* **YOUR TASK**
Line by line, print the records exactly, and keep images out of the copy.

* **EXERCISE DATA**

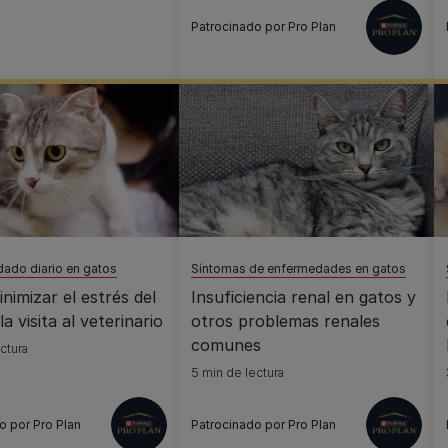
Patrocinado por Pro Plan
dado diario en gatos
Síntomas de enfermedades en gatos
imizar el estrés del
Insuficiencia renal en gatos y
a visita al veterinario
otros problemas renales
comunes
ctura
5 min de lectura
o por Pro Plan
Patrocinado por Pro Plan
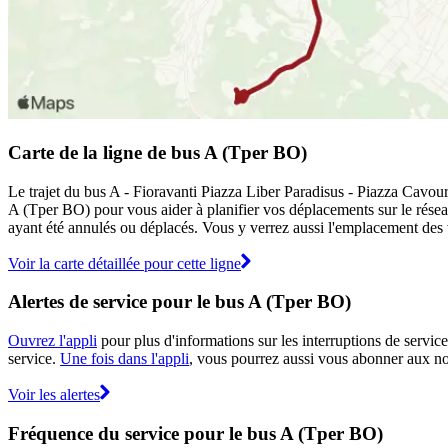
Carte de la ligne de bus A (Tper BO)
Le trajet du bus A - Fioravanti Piazza Liber Paradisus - Piazza Cavour
A (Tper BO) pour vous aider à planifier vos déplacements sur le rés
ayant été annulés ou déplacés. Vous y verrez aussi l'emplacement des vé
Voir la carte détaillée pour cette ligne
Alertes de service pour le bus A (Tper BO)
Ouvrez l'appli
pour plus d'informations sur les interruptions de service
service.
Une fois dans l'appli
, vous pourrez aussi vous abonner aux not
Voir les alertes
Fréquence du service pour le bus A (Tper BO)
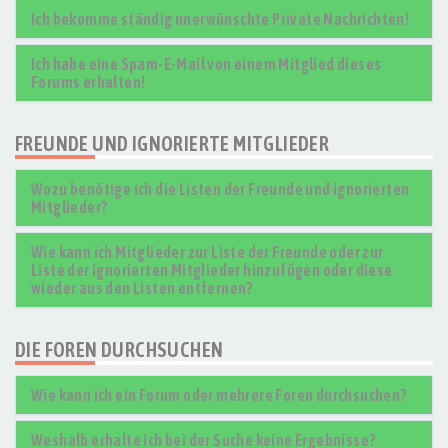
Ich bekomme ständig unerwünschte Private Nachrichten!
Ich habe eine Spam-E-Mail von einem Mitglied dieses
Forums erhalten!
FREUNDE UND IGNORIERTE MITGLIEDER
Wozu benötige ich die Listen der Freunde und ignorierten
Mitglieder?
Wie kann ich Mitglieder zur Liste der Freunde oder zur
Liste der ignorierten Mitglieder hinzufügen oder diese
wieder aus den Listen entfernen?
DIE FOREN DURCHSUCHEN
Wie kann ich ein Forum oder mehrere Foren durchsuchen?
Weshalb erhalte ich bei der Suche keine Ergebnisse?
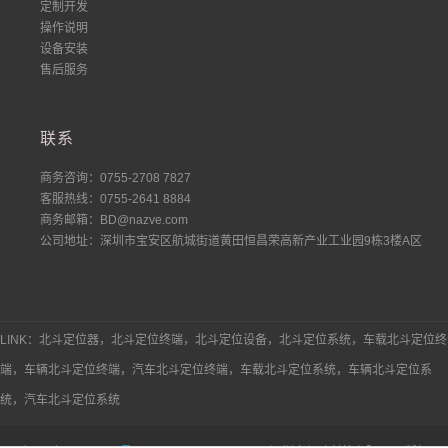
定制开发
操作说明
设备安装
售后服务
联系
商务咨询：0755-2708 7827
客服热线：0755-2641 8884
商务邮箱：BD@nazve.com
公司地址：深圳市宝安区航城街道黄田恒昌荣高新产业工业园9栋3楼A区
LINK：北斗定位器，北斗定位终端，北斗定位设备，北斗定位系统，车载北斗定位终
端，车辆北斗定位终端，汽车北斗定位终端，车载北斗定位系统，车辆北斗定位系
统，汽车北斗定位系统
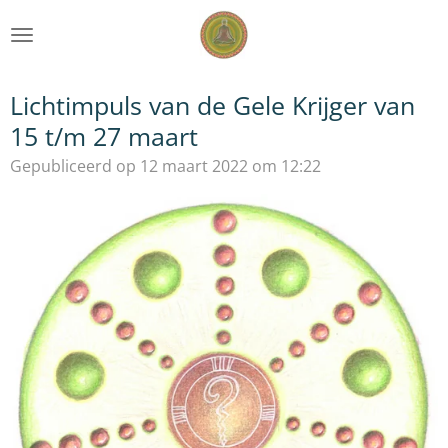
Ga
direct
naar
de
Lichtimpuls van de Gele Krijger van
hoofdinhoud
15 t/m 27 maart
Gepubliceerd op 12 maart 2022 om 12:22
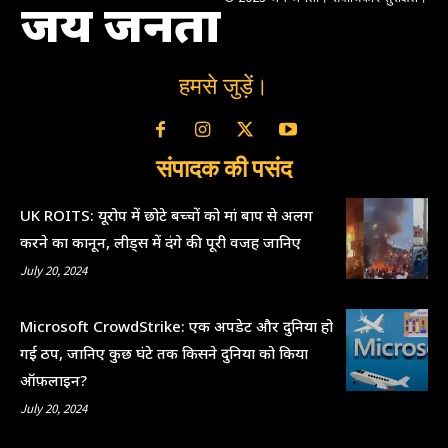
जय जनता
हमसे जुड़ें।
संपादक की पसंद
UK ROITS: यूरोप में छोटे बच्चों को मां बाप से अलग
करने का कानून, लीड्स में दंगे की पूरी वजह जानिए
July 20, 2024
Microsoft CrowdStrike: एक अपडेट और दुनिया हो
गई ठप, जानिए कुछ घंटे तक किसने दुनिया को किया
ऑफ़लाइन?
July 20, 2024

* **EXERCISE OUTPUT**
Patrocinado por Pro Plan
dado diario en gatos
Síntomas de enfermedades en gatos
imizar el estrés del
Insuficiencia renal en gatos y
a visita al veterinario
otros problemas renales
comunes
ctura
5 min de lectura
o por Pro Plan
Patrocinado por Pro Plan
Carte de la ligne de bus A (Tper BO)
Le trajet du bus A - Fioravanti Piazza Liber Paradisus - Piazza Cavour
A (Tper BO) pour vous aider à planifier vos déplacements sur le rés
ayant été annulés ou déplacés. Vous y verrez aussi l'emplacement des vé
Voir la carte détaillée pour cette ligne
Alertes de service pour le bus A (Tper BO)
Ouvrez l'appli
pour plus d'informations sur les interruptions de service
service.
Une fois dans l'appli
, vous pourrez aussi vous abonner aux not
Voir les alertes
Fréquence du service pour le bus A (Tper BO)
Ich bekomme ständig unerwünschte Private Nachrichten!
Ich habe eine Spam-E-Mail von einem Mitglied dieses
Forums erhalten!
FREUNDE UND IGNORIERTE MITGLIEDER
Wozu benötige ich die Listen der Freunde und ignorierten
Mitglieder?
Wie kann ich Mitglieder zur Liste der Freunde oder zur
Liste der ignorierten Mitglieder hinzufügen oder diese
wieder aus den Listen entfernen?
DIE FOREN DURCHSUCHEN
Wie kann ich ein Forum oder mehrere Foren durchsuchen?
Weshalb erhalte ich bei der Suche keine Ergebnisse?
定制开发
操作说明
设备安装
售后服务
联系
商务咨询：0755-2708 7827
客服热线：0755-2641 8884
商务邮箱：BD@nazve.com
公司地址：深圳市宝安区航城街道黄田恒昌荣高新产业工业园9栋3楼A区
LINK：北斗定位器，北斗定位终端，北斗定位设备，北斗定位系统，车载北斗定位终
端，车辆北斗定位终端，汽车北斗定位终端，车载北斗定位系统，车辆北斗定位系
统，汽车北斗定位系统
Ga
direct
naar
de
Lichtimpuls van de Gele Krijger van
hoofdinhoud
15 t/m 27 maart
Gepubliceerd op 12 maart 2022 om 12:22
जय जनता
हमसे जुड़ें।
संपादक की पसंद
UK ROITS: यूरोप में छोटे बच्चों को मां बाप से अलग
करने का कानून, लीड्स में दंगे की पूरी वजह जानिए
July 20, 2024
Microsoft CrowdStrike: एक अपडेट और दुनिया हो
गई ठप, जानिए कुछ घंटे तक किसने दुनिया को किया
ऑफ़लाइन?
July 20, 2024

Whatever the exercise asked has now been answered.